Description
Overview of the Issue
There seems to be a race condition that causes a deadlock in connection pooling that occurs when a large number of connections are borrowed/waiting, specifically when there are no new connections afterwards. Here is the general flow, assuming a connection pool of size 1 for example:
- "Thread" A borrows a connection from the pool
- Thread B attempts to borrow a connection from the pool.

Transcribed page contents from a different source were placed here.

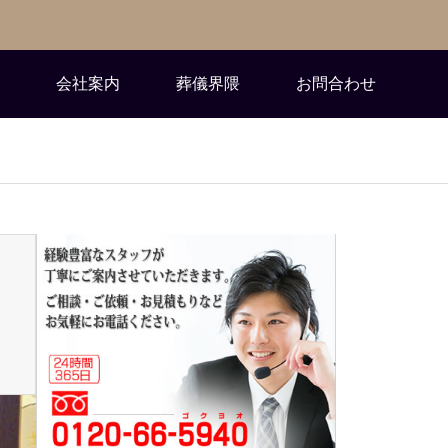
会社案内
葬儀界隈
お問合わせ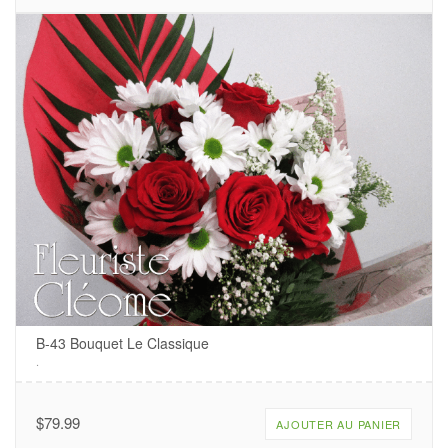
B-43 Bouquet Le Classique
.
$
79.99
AJOUTER AU PANIER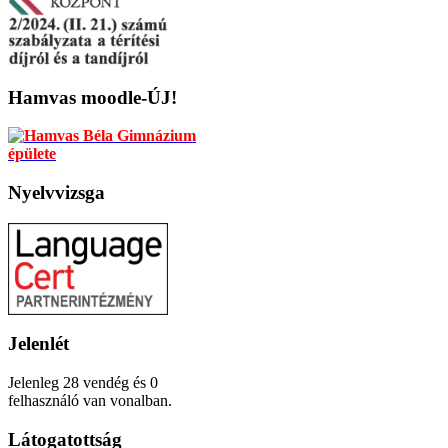
Hamvas
moodle-ÚJ!
Nyelvvizsga
Jelenlét
Jelenleg 28 vendég és 0
felhasználó van vonalban.
Látogatottság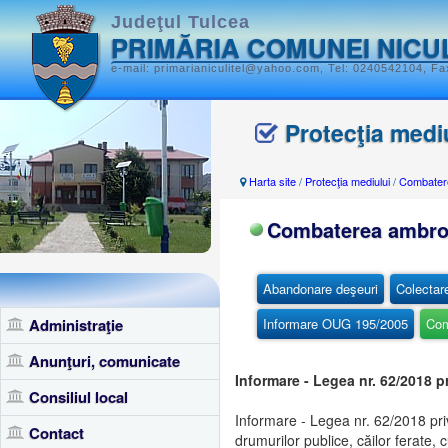
Judeţul Tulcea
PRIMĂRIA COMUNEI NICU
e-mail: primarianiculitel@yahoo.com, Tel: 0240542104, Fax
Protecţia medi
Harta site
/
Protecţia mediului
/
Combater
Combaterea ambro
Abandonare deşeuri
Colectar
Administraţie
Informare OUG 195/2005
Com
Anunţuri, comunicate
Informare - Legea nr. 62/2018 
Consiliul local
Informare - Legea nr. 62/2018 pr
Contact
drumurilor publice, căilor ferate, c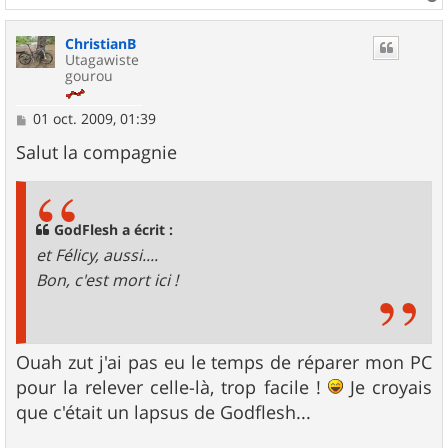
a
u
ChristianB
t
Utagawiste
gourou
M
01 oct. 2009, 01:39
e
s
Salut la compagnie
s
a
g
e
GodFlesh a écrit :
et Félicy, aussi....
Bon, c'est mort ici !
Ouah zut j'ai pas eu le temps de réparer mon PC
pour la relever celle-là, trop facile !
Je croyais
que c'était un lapsus de Godflesh...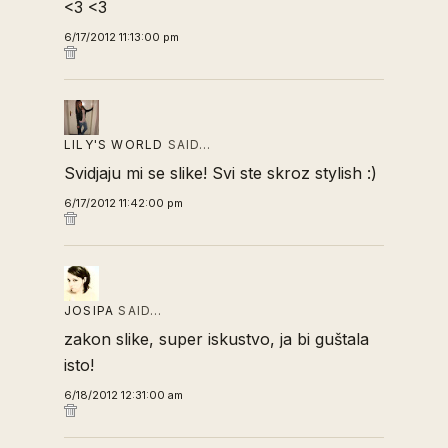
<3 <3
6/17/2012 11:13:00 pm
LILY'S WORLD
SAID…
Svidjaju mi se slike! Svi ste skroz stylish :)
6/17/2012 11:42:00 pm
JOSIPA
SAID…
zakon slike, super iskustvo, ja bi guštala
isto!
6/18/2012 12:31:00 am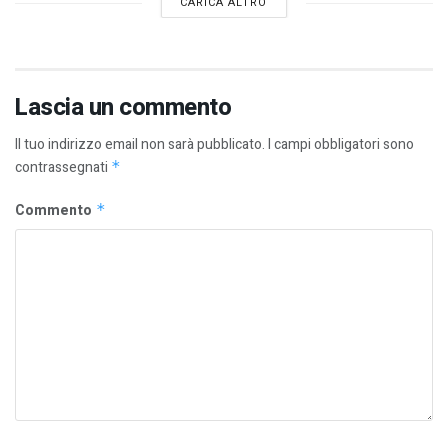
CARICA ALTRO
Lascia un commento
Il tuo indirizzo email non sarà pubblicato.
I campi obbligatori sono
contrassegnati
*
Commento
*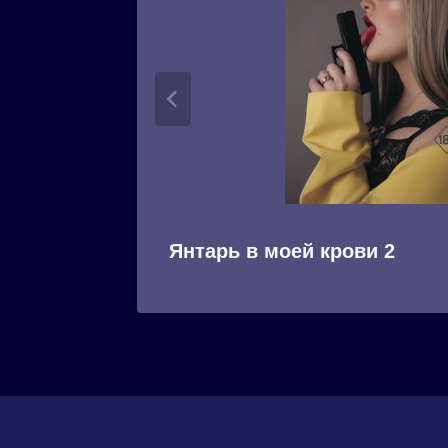
Янтарь в моей крови 2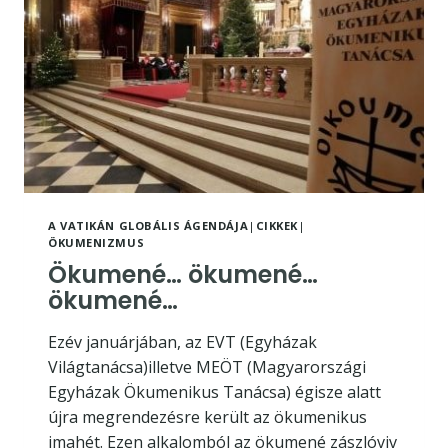
A VATIKÁN GLOBÁLIS ÁGENDÁJA
|
CIKKEK
|
ÖKUMENIZMUS
Ökumené… ökumené…
ökumené…
Ezév januárjában, az EVT (Egyházak
Világtanácsa)illetve MEÖT (Magyarországi
Egyházak Ökumenikus Tanácsa) égisze alatt
újra megrendezésre került az ökumenikus
imahét. Ezen alkalomból az ökumené zászlóviv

- Some time after Thread B checks the pool but before it gets a chance to join the waitlist, Thread A completes and tries to pass its connection on to a waiter in the waitlist. As there are yet no waiters, it simply returns the connection to the pool
- Thread B now joins the waitlist, but all connections are free and there are no existing connections to pass the connection from. Thread B blocks forever waiting for a new connection, the context times out, and we see our error
code = ResourceExhausted desc = connection pool timed out
.
Normally, in a live production system, a new query would come in, and a connection would be pulled straight from the pool, rather than waiting on an existing connection to pass it on. The new connection could then pass it on to Thread B, breaking the deadlock. But when it comes to our (GitHub) CI, the nature of our queries tends to cause the race condition more often, as we fire a bunch of queries all at once as part of a UNION ALL
in our test cleanup code. These queries exceed the connection pool quickly, execute quickly, and cause the race condition. Since we're at the end of our test(s), no new queries are fired to pull a connection directly from the pool, and we wait forever.
Reproduction Steps
@arthurschreiber has come up with a test case that pretty consistently reproduces the error: #17661
Binary Version
main
Operating System and Environment details
all
Log Fragments
Trilogy::ProtocolError: 1203: target: github_test_repositories_actions_checks12.-80.primary: vttablet: rpc error: code = ResourceExhausted desc = connection pool timed out (CallerID: userData1) (trilogy_query_recv)